On 12/11/2018 7:02 PM, Lance Haig wrote:
Hi,
Thanks for responding.
My answers inline
On 11/11/18 11:07 PM, Mike Dewhirst wrote:
On 12/11/2018 12:47 AM, Lance Haig wrote:
Hi,
I have a project I am working on https://github.com/lhaig/usery/ and
part of the roadmap of the project is to add more cloud types to the
list.
I wanted to allow admins for these services to login and create
records for their different clouds in the DB and then use these when
people request access to these services.
I need to find a secure way to store these credentials so that even
if the DB is compromised that the credentials are safe.
I agree credentials should not be stored in the database but what are
your other assumptions about the threats?
How many sets of credentials will there be?
it could potentially be 5 to 10 per admin account
In future, will you be using simple credentials or tokens,
certificates, multi factor auth?
These credentials are access details to other clouds.
The application is a user sandbox portal to allow admins to grant X
number of days access to a cloud for testing and discovery.
It currently is focused on openstack but he roadmap plan is to add
docker Kubernetes etc..
So I need to have the ability for the cloud admins to add or remove
authentication details as they are needed.
I haven't thought deeply about this because it is not my project but on
the surface, if they are temporary credentials I cannot see much need
for heavy duty security.
If the perceived risk is database compromise it might be better to
configure the database or the database server with an ACL including only
the Django server IP address and perhaps one or two trusted people.
Maybe Kubernetes secrets is the eventual way forward but scalability is
assured if you can keep the creds in the database.
What about a separate non-public schema (assuming Postgres) for creds?
I'm sure you could lock that down to particular permission groups which
ought keep things secure enough.
The bottom line question: What is lost if temporary creds are compromised?
Risk is hazard multiplied by likelihood/opportunity
If you can reduce either side of that equation you reduce risk.

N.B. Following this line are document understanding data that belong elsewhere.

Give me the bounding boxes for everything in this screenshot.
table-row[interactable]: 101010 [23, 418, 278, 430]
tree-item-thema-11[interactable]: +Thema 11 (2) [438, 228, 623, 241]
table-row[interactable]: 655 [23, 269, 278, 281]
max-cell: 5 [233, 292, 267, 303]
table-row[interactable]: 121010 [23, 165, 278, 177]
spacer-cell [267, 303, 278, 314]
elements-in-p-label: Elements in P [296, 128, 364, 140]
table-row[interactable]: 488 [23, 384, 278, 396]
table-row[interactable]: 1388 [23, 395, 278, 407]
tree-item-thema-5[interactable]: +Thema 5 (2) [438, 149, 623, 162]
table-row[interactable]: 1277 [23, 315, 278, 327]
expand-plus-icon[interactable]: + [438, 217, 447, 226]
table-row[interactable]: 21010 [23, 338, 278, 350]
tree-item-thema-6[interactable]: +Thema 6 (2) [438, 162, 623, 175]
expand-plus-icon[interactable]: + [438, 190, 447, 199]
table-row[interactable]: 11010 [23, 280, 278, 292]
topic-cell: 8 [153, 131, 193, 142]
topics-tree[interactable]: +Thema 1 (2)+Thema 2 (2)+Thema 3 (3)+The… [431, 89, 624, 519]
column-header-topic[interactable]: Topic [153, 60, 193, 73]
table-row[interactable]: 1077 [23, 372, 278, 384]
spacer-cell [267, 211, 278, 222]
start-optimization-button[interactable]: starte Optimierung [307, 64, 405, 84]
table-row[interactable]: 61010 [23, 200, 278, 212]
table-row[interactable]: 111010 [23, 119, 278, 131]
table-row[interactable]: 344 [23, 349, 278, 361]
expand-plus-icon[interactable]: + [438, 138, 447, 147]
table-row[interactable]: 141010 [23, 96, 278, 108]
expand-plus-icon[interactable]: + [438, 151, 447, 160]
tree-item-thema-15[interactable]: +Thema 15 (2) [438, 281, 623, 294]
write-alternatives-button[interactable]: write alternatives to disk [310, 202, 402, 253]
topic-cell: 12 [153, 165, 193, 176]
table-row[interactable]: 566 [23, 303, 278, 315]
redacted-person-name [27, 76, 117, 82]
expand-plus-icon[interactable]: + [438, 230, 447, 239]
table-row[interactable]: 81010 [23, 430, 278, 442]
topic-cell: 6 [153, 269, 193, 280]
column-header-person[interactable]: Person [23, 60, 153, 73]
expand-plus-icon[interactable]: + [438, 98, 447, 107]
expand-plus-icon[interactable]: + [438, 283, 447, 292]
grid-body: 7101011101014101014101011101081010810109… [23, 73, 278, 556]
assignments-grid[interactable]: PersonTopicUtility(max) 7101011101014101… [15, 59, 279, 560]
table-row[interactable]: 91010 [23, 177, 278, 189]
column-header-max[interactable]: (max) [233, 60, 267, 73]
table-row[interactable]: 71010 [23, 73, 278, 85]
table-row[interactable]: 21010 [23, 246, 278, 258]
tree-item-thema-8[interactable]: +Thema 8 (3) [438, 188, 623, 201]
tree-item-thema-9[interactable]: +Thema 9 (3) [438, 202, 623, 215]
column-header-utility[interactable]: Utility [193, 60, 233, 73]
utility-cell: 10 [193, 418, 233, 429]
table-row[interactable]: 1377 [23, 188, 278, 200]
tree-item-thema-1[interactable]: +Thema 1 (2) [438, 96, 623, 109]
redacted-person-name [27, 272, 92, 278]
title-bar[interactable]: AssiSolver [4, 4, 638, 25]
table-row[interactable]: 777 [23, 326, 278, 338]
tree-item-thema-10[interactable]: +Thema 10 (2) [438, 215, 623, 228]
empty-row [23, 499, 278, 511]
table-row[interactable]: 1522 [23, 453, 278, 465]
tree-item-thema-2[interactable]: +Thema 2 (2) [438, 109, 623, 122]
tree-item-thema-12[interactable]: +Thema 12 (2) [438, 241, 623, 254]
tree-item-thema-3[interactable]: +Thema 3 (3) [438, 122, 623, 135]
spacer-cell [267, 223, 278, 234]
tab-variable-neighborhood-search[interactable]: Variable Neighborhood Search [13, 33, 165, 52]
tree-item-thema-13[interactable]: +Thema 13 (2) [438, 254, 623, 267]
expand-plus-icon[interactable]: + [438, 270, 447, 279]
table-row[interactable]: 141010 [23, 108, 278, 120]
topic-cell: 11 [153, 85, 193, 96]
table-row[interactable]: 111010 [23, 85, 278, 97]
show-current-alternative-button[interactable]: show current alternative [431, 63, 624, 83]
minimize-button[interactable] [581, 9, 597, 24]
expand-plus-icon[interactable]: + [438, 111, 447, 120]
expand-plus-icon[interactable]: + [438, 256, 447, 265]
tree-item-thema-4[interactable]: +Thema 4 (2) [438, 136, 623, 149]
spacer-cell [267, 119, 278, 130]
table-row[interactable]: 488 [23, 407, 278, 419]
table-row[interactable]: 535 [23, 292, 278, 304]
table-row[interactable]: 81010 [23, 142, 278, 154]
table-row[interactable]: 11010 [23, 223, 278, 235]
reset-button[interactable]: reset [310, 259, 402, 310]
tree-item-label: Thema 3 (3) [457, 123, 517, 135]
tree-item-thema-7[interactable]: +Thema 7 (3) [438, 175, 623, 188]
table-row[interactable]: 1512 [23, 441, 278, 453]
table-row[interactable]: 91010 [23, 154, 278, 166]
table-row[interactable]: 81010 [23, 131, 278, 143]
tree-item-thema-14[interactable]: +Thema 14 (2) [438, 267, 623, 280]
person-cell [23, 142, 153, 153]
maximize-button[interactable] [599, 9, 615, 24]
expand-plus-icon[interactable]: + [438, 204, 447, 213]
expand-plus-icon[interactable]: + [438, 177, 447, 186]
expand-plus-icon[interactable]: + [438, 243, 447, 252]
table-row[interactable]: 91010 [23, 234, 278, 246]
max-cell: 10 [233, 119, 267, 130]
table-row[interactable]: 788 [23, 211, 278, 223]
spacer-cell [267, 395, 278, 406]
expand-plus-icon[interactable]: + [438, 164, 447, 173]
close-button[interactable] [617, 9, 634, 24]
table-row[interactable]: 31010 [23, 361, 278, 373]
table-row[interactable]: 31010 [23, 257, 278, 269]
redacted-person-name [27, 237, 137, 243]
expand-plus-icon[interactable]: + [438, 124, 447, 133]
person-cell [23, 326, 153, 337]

What plan do you have to execute to recover from the feared event
when/if it happens?
When all things are considered the answer to that last question
determines how much effort is warranted.
If this is a prototype and only a few sets are involved you can store
credentials in a file or one file per set and write a method to fetch
them as required. That will keep them out of the database and let you
rejig the method after you have decided how it should really work.
I currently use the .env file to hold these credentials but that does
not scale very well when you need to add more and more.
Does anyone have suggestions on how I can accomplish this?
I would really appreciate some advice.